— lost the Hawk Nero which with the geese was given away and is doubtless dead for when I came back from Brussels I enquired on all hands and could hear nothing of him —
— Emily Brontë, Diary Paper, Thursday, July 30, 1845
I am done for now with devoirs, the day’s damage
of exercise books & odd vowels on the tongue,
the taxing stamp of fricatives, spilled ink & little
headspace & if I’ve also loved the rues & gardens,
lingering in music hall or gallery, the upshot of
sparrows across the shingled roofs & if I’ve missed
the gritty hearth of home — the crackling fire, pots
hissing on the range, jokes I’m pulled away by pen &
ink when there’s bread to be made, potatoes needing
peeled — then this is my reward: to swim in rabid silence,
to face the fine enigma of empty cage & pen.
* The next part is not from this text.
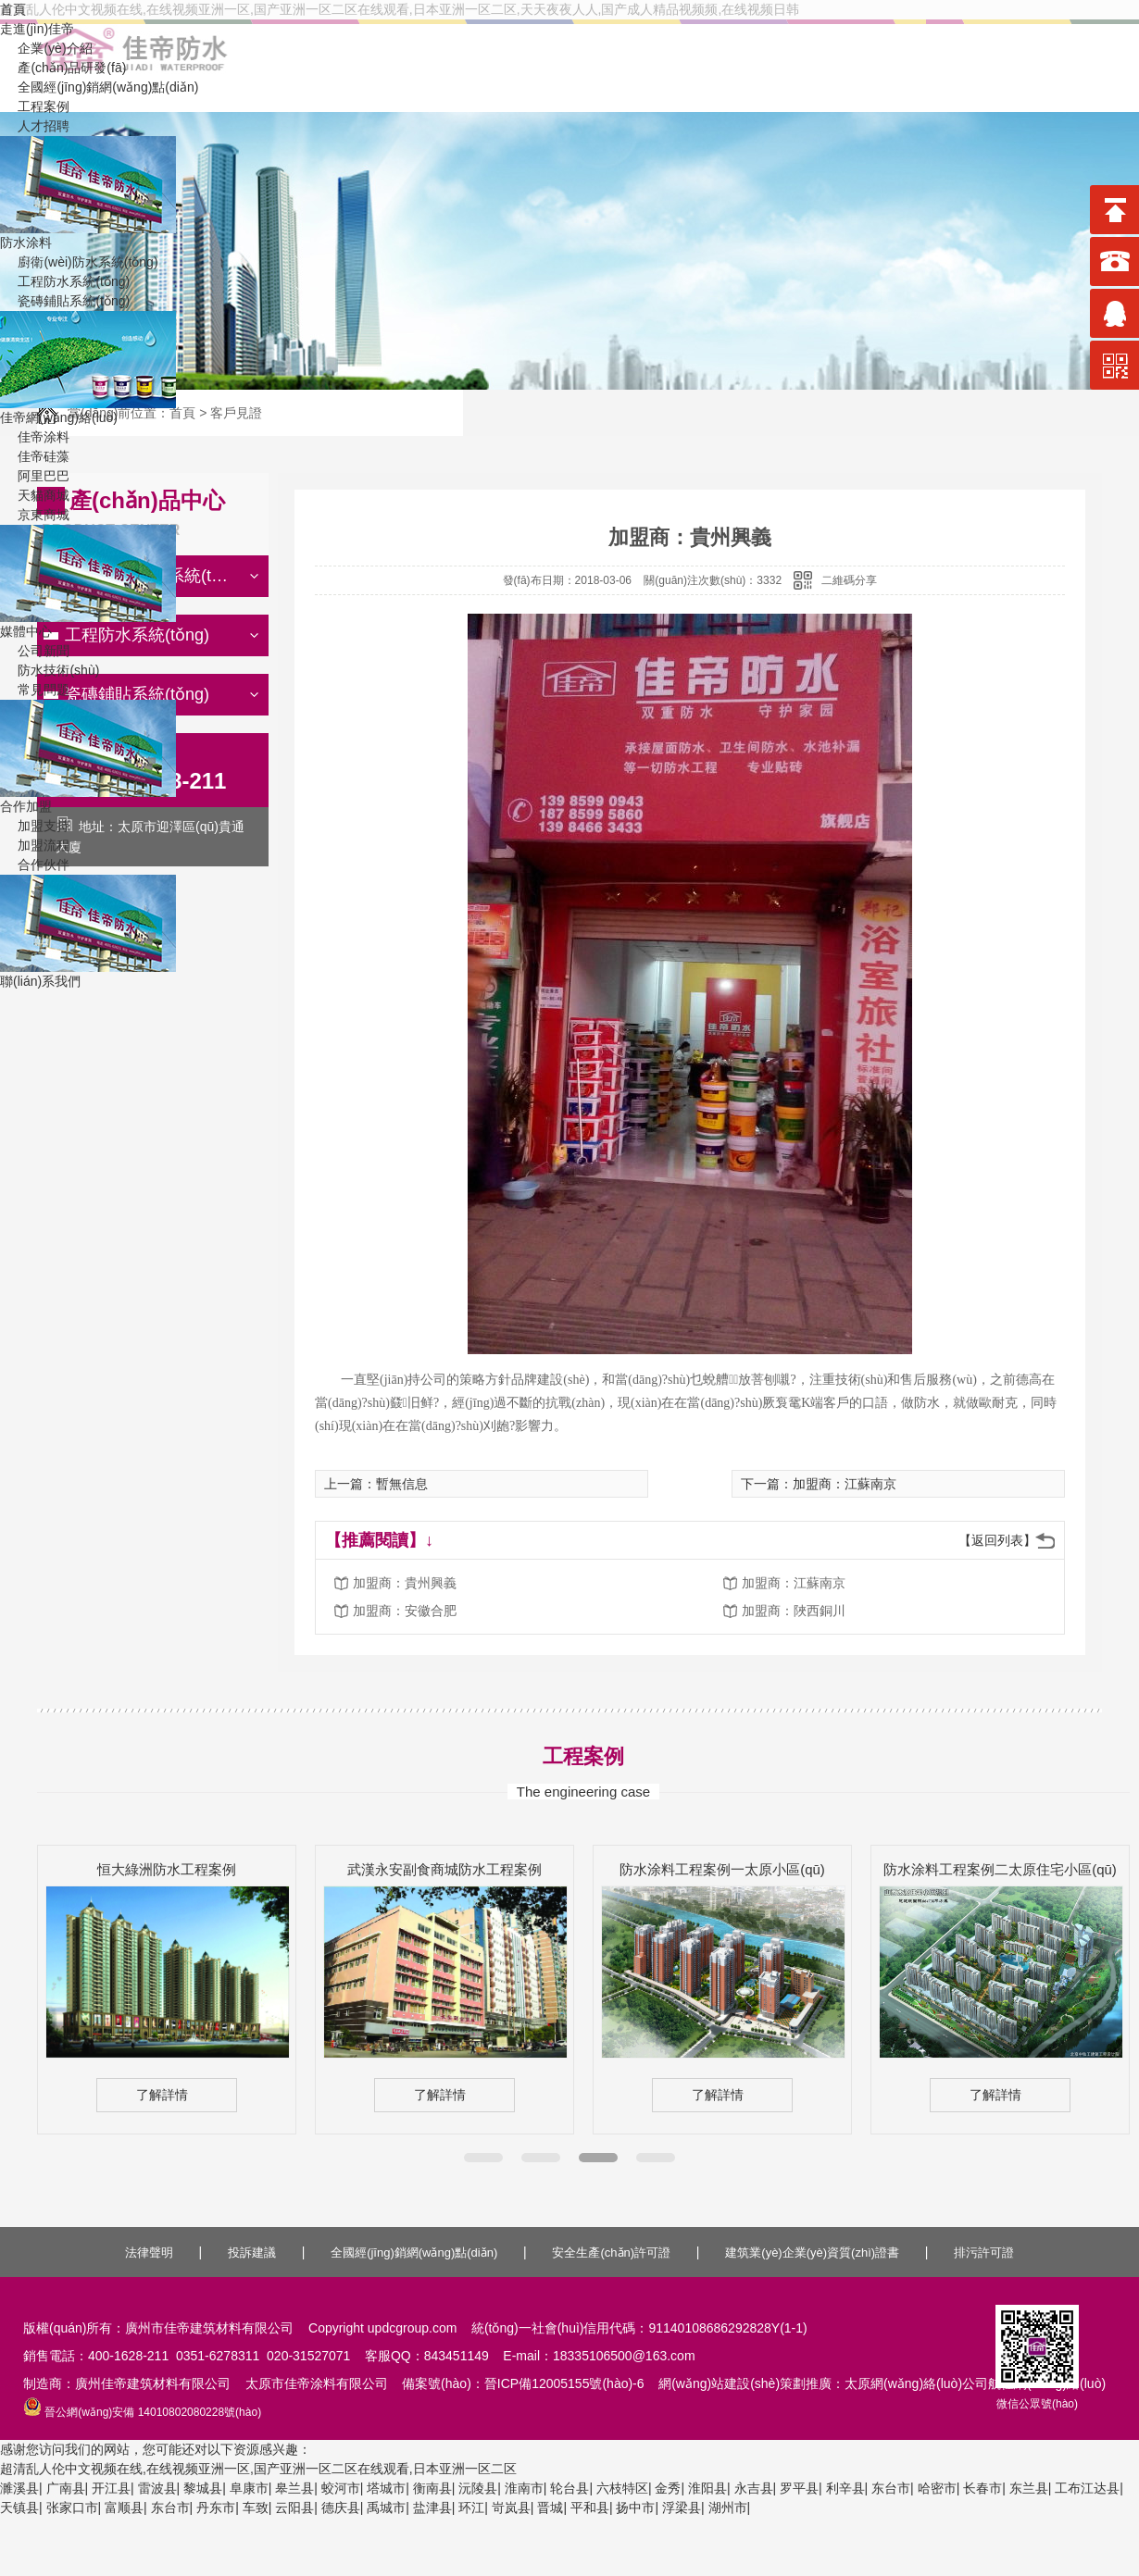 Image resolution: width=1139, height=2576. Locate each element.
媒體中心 (26, 631)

It’s true
I’ve long felt most at home in kingdom animalia, am struck
by plumage, bite & bate, alloys of fur & flickering
eyes, a calculating gaze. Call me smitten, otherwise
elusive, inspecting herbs while geese honk at my heels;
the merlin, Nero, on my wrist, snapping bits of bacon,
choicest cuts of beef. Chide me, restless, avoiding callers
at the door, cordials, cake & chat. I’ve sat agog
at morning toast & tea, taken in our household’s general
complaints — the mess, the noise, how my absence made
more work, how the pets ran wild or hung about.
For “lost,” read “let go,” “turned loose”; in absence
of good answers, a quiet conspiracy. Neighbors hesitate or
turn away; father’s kept busy, my sisters hold
their tongues. I’ve seen the way the heath will offer up
its savage storms — the heart must be the same:
strange, arrayed, unstrung as any wind-stripped skeleton,
hovering where horizons hang, in the early onset of frost.